WASHINGTON - The FDA's administrative reform of its regulation of cancer therapies represents a public commitment by the agency to put into uniform practice measures that it has, for the most part, already implemented on an ad hoc basis, according to several senior managers of biotech companies with cancer therapies in the pipeline.

Although they welcomed the recent proclamations by President Clinton and FDA Commissioner David Kessler that the agency would transform its best practices into standard operating procedures, the industry executives told BioCentury that the tone of the announcements may be more important than the substance, and the most important audience might be FDA staff, rather than the patients and industry officials to whom they were ostensibly addressed.

Recalibrating risk

A change from the FDA's current tendency to a one size fits all, zero-risk tolerance policy to a policy that allows for higher risk quotients in the case of all life-threatening diseases, would be more important than any of the specific policy changes, they said.

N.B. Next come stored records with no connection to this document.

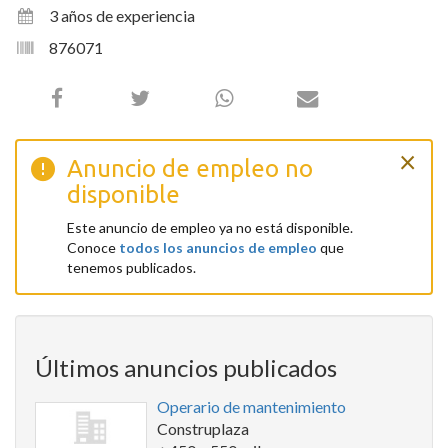
3 años de experiencia
876071
×
Anuncio de empleo no
disponible
Este anuncio de empleo ya no está disponible.
Conoce
todos los anuncios de empleo
que
tenemos publicados.
Últimos anuncios publicados
Operario de mantenimiento
Construplaza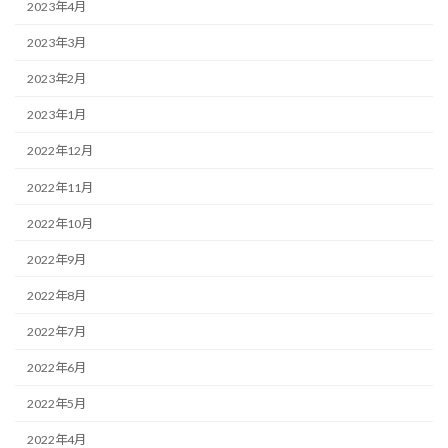
2023年4月
2023年3月
2023年2月
2023年1月
2022年12月
2022年11月
2022年10月
2022年9月
2022年8月
2022年7月
2022年6月
2022年5月
2022年4月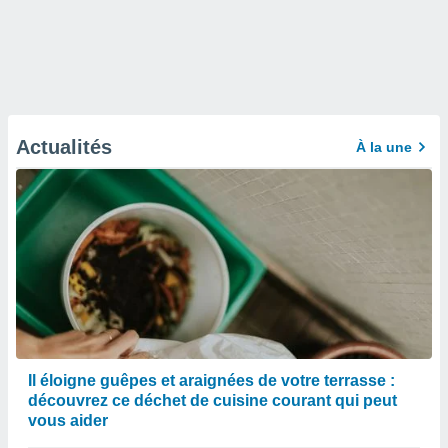
Actualités
À la une
Il éloigne guêpes et araignées de votre terrasse :
découvrez ce déchet de cuisine courant qui peut
vous aider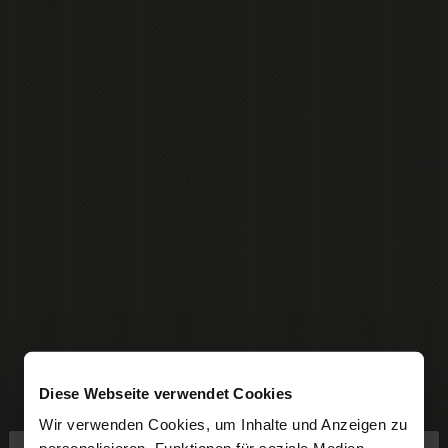
Diese Webseite verwendet Cookies
Wir verwenden Cookies, um Inhalte und Anzeigen zu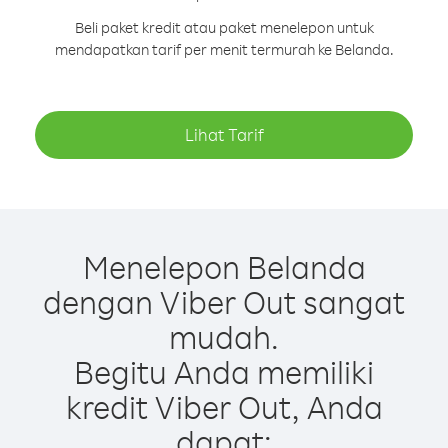
Beli paket kredit atau paket menelepon untuk
mendapatkan tarif per menit termurah ke Belanda.
Lihat Tarif
Menelepon Belanda
dengan Viber Out sangat
mudah.
Begitu Anda memiliki
kredit Viber Out, Anda
dapat: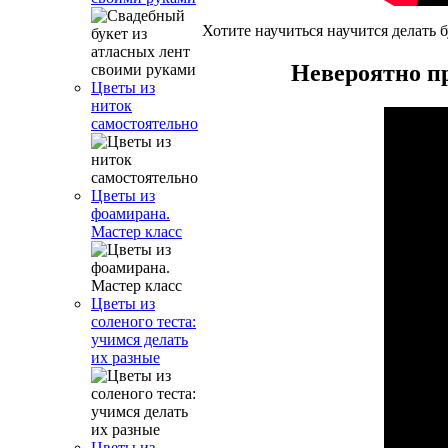
Хотите научиться научится делать
Невероятно пр
Цветы из
ниток
самостоятельно
Цветы из
фоамирана.
Мастер класс
Цветы из
соленого теста:
учимся делать
их разные
Цветы из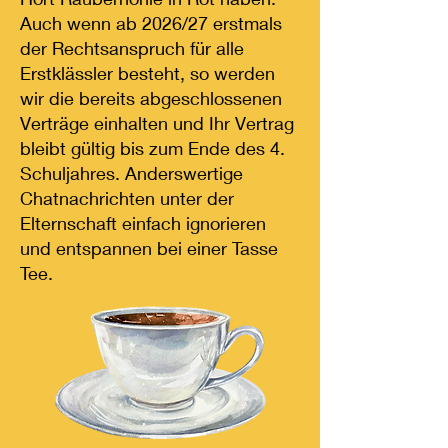
Auch wenn ab 2026/27 erstmals
der Rechtsanspruch für alle
Erstklässler besteht, so werden
wir die bereits abgeschlossenen
Verträge einhalten und Ihr Vertrag
bleibt gültig bis zum Ende des 4.
Schuljahres. Anderswertige
Chatnachrichten unter der
Elternschaft einfach ignorieren
und entspannen bei einer Tasse
Tee.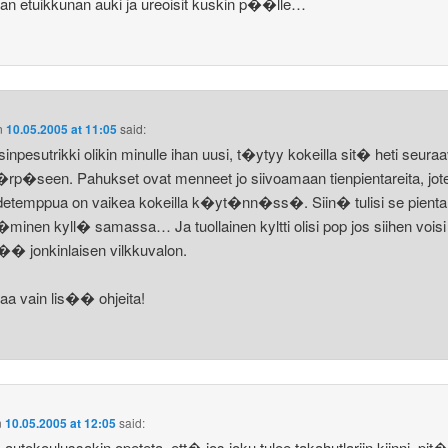
jan etuikkunan auki ja ureoisit kuskin p��lle…
n
10.05.2005 at 11:05
said:
asinpesutrikki olikin minulle ihan uusi, t�ytyy kokeilla sit� heti seura
rp�seen. Pahukset ovat menneet jo siivoamaan tienpientareita, jot
detemppua on vaikea kokeilla k�yt�nn�ss�. Siin� tulisi se pientar
minen kyll� samassa… Ja tuollainen kyltti olisi pop jos siihen voisi
�� jonkinlaisen vilkkuvalon.
kaa vain lis�� ohjeita!
n
10.05.2005 at 12:05
said:
autokoulussakin opeteta, ett� jos joku tulee takahutlariin kiinni, pi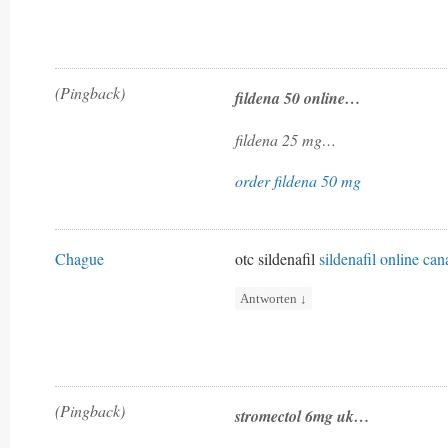
(Pingback)
fildena 50 online…
fildena 25 mg…
order fildena 50 mg
Chague
otc sildenafil
sildenafil online ca
Antworten
↓
(Pingback)
stromectol 6mg uk…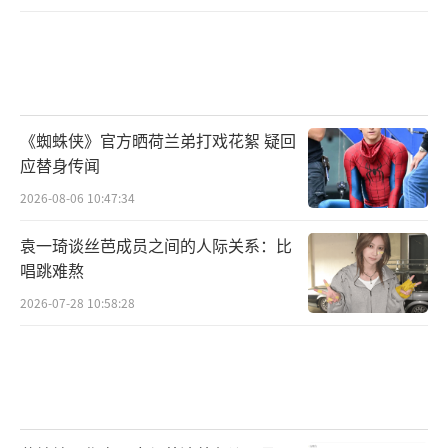
《蜘蛛侠》官方晒荷兰弟打戏花絮 疑回
应替身传闻
2026-08-06 10:47:34
袁一琦谈丝芭成员之间的人际关系：比
唱跳难熬
2026-07-28 10:58:28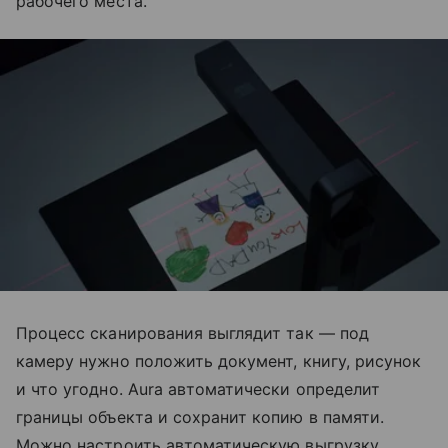
рабочего места.
Процесс сканирования выглядит так — под
камеру нужно положить документ, книгу, рисунок
и что угодно. Aura автоматически определит
границы объекта и сохранит копию в памяти.
Можно настроить автоматическую выгрузку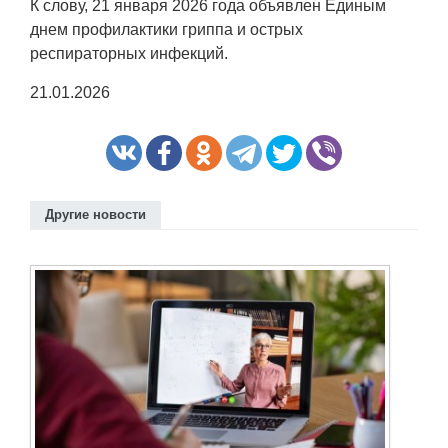
К слову, 21 января 2026 года объявлен Единым
днем профилактики гриппа и острых
респираторных инфекций.
21.01.2026
Другие новости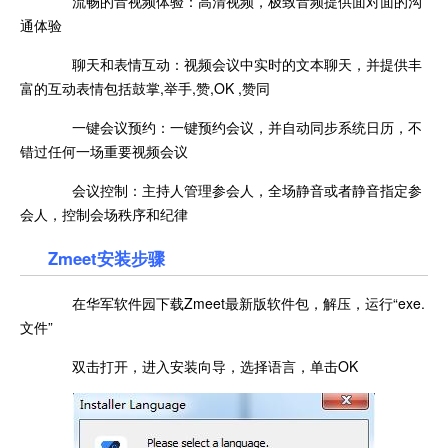
流畅的音视频体验：高清视频，极致音频提供面对面的沟
通体验
聊天和表情互动：视频会议中实时的文本聊天，并提供丰
富的互动表情包括鼓掌,举手,赞,OK ,赞同
一键会议预约：一键预约会议，并自动同步系统日历，不
错过任何一场重要视频会议
会议控制：主持人管理参会人，全场静音或者静音指定参
会人，控制会场秩序和纪律
Zmeet安装步骤
在华军软件园下载Zmeet最新版软件包，解压，运行“exe.
文件”
双击打开，进入安装向导，选择语言，单击OK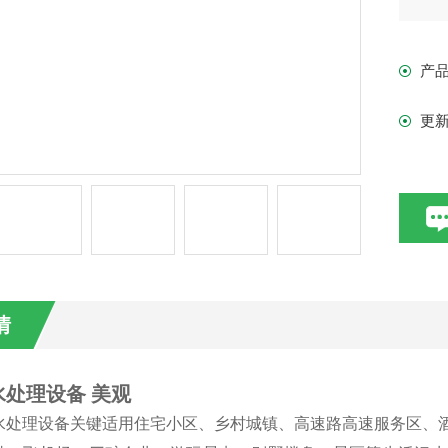
生
产
更
情
水处理设备 美观
水处理设备关键适用住宅小区、乡村城镇、高速路高速服务区、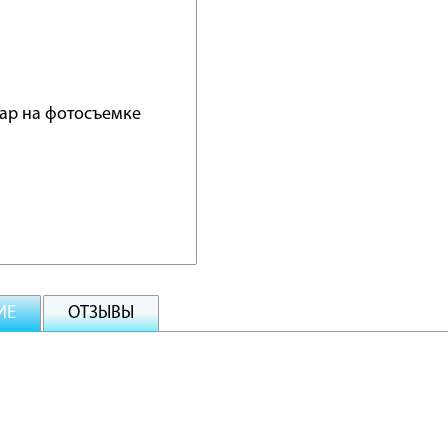
ИЕ
ОТЗЫВЫ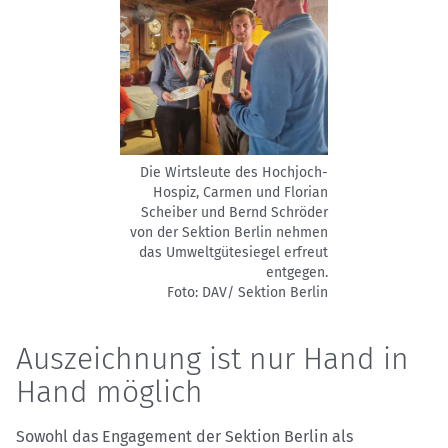
Die Wirtsleute des Hochjoch-
Hospiz, Carmen und Florian
Scheiber und Bernd Schröder
von der Sektion Berlin nehmen
das Umweltgütesiegel erfreut
entgegen.
Foto: DAV/ Sektion Berlin
Auszeichnung ist nur Hand in
Hand möglich
Sowohl das Engagement der Sektion Berlin als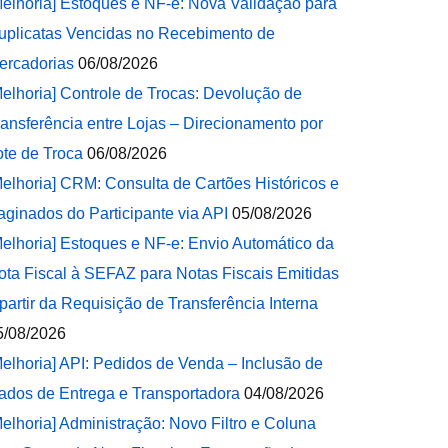
Melhoria] Estoques e NF-e: Nova Validação para
uplicatas Vencidas no Recebimento de
ercadorias
06/08/2026
Melhoria] Controle de Trocas: Devolução de
ransferência entre Lojas – Direcionamento por
ote de Troca
06/08/2026
Melhoria] CRM: Consulta de Cartões Históricos e
aginados do Participante via API
05/08/2026
Melhoria] Estoques e NF-e: Envio Automático da
ota Fiscal à SEFAZ para Notas Fiscais Emitidas
 partir da Requisição de Transferência Interna
5/08/2026
Melhoria] API: Pedidos de Venda – Inclusão de
ados de Entrega e Transportadora
04/08/2026
Melhoria] Administração: Novo Filtro e Coluna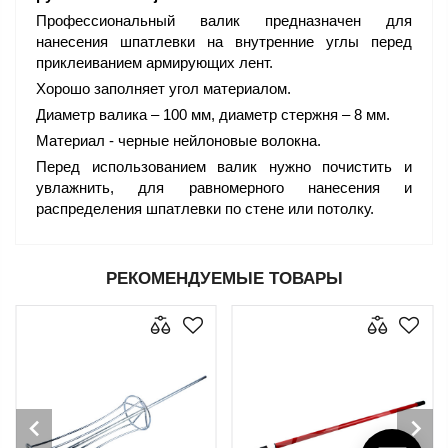
Профессиональный валик предназначен для
нанесения шпатлевки на внутренние углы перед
приклеиванием армирующих лент.
Хорошо заполняет угол материалом.
Диаметр валика – 100 мм, диаметр стержня – 8 мм.
Материал - черные нейлоновые волокна.
Перед использованием валик нужно почистить и
увлажнить, для равномерного нанесения и
распределения шпатлевки по стене или потолку.
РЕКОМЕНДУЕМЫЕ ТОВАРЫ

If the attitudes Kessler expressed permeated the agency (see BioCentury, April 1), sponsors would see fewer bureaucratic impediments and patients and physicians would have more options for dealing with often fatal cancers for which there are no effective therapies. On the other hand, in the absence of such a cultural change, the "new" policies might have little impact.

Some executives are skeptical of Kessler's claims that FDA's decision to accept surrogate data, especially evidence of tumor shrinkage, will play a dramatic role in speeding the development of new cancer drugs. They pointed out that tumor shrinkage has been the basis of approvals for cancer therapies in the past, notably the approval of Taxotere for ovarian cancer, and the agency has accepted it as the primary end point in several ongoing Phase II and III trials for cancer therapies.